**TASK INSTRUCTIONS:** Collect each line of the records containing the string "shooting".

**RECORDS SUPPLIED:**

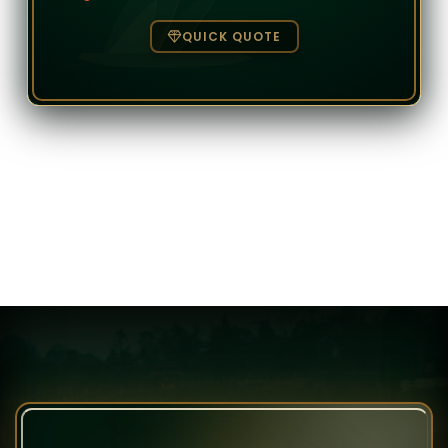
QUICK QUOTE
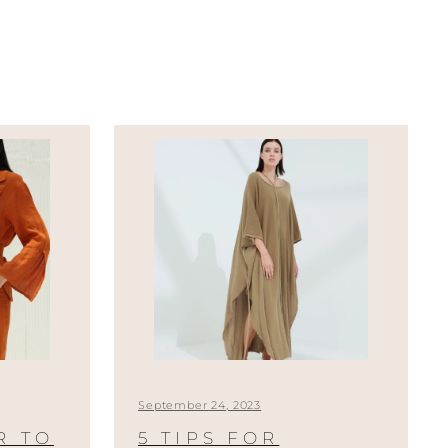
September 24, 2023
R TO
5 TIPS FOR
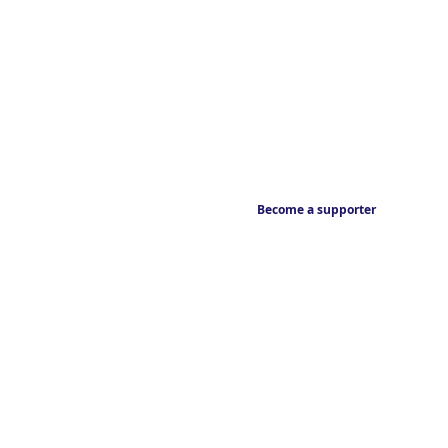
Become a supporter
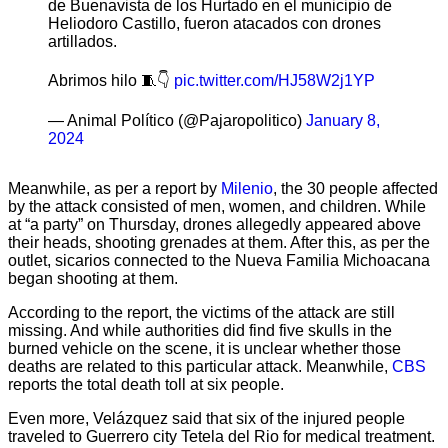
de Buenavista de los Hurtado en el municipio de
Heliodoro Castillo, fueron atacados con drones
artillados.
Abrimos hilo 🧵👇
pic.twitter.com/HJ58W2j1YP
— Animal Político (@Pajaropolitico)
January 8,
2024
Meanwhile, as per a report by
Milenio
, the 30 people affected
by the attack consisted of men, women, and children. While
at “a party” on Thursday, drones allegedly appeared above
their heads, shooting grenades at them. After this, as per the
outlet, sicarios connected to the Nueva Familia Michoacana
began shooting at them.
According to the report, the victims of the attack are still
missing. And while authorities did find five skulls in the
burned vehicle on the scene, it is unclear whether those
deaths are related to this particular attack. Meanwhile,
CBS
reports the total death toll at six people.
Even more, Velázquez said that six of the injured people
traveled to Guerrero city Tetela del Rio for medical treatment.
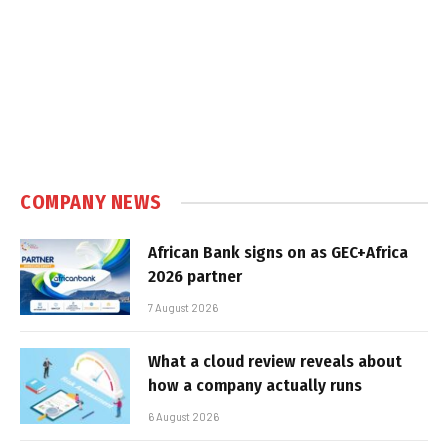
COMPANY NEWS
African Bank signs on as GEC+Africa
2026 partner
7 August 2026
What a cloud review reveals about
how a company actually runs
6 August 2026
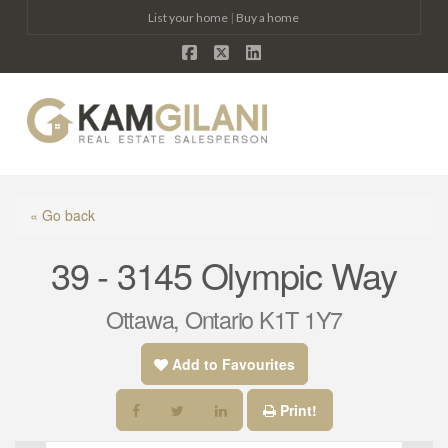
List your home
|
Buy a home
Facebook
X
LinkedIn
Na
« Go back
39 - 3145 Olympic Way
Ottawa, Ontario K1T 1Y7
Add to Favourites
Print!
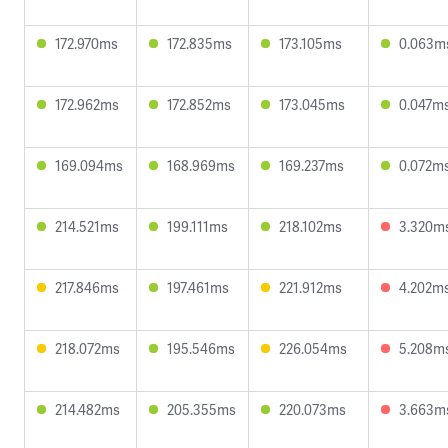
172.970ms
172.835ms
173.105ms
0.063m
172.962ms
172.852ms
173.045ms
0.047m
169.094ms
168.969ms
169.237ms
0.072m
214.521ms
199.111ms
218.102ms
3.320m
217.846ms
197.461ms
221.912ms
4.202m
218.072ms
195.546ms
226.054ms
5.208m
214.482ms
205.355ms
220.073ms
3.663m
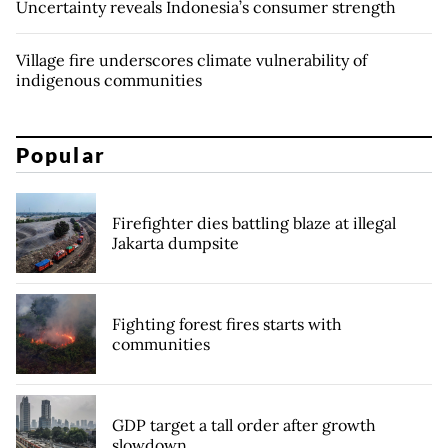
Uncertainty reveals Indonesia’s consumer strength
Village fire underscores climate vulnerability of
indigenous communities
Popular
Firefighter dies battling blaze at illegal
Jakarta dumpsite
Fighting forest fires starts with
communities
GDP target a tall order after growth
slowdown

**RESULT OF THE EXERCISE:**
their heads, shooting grenades at them. After this, as per the
began shooting at them.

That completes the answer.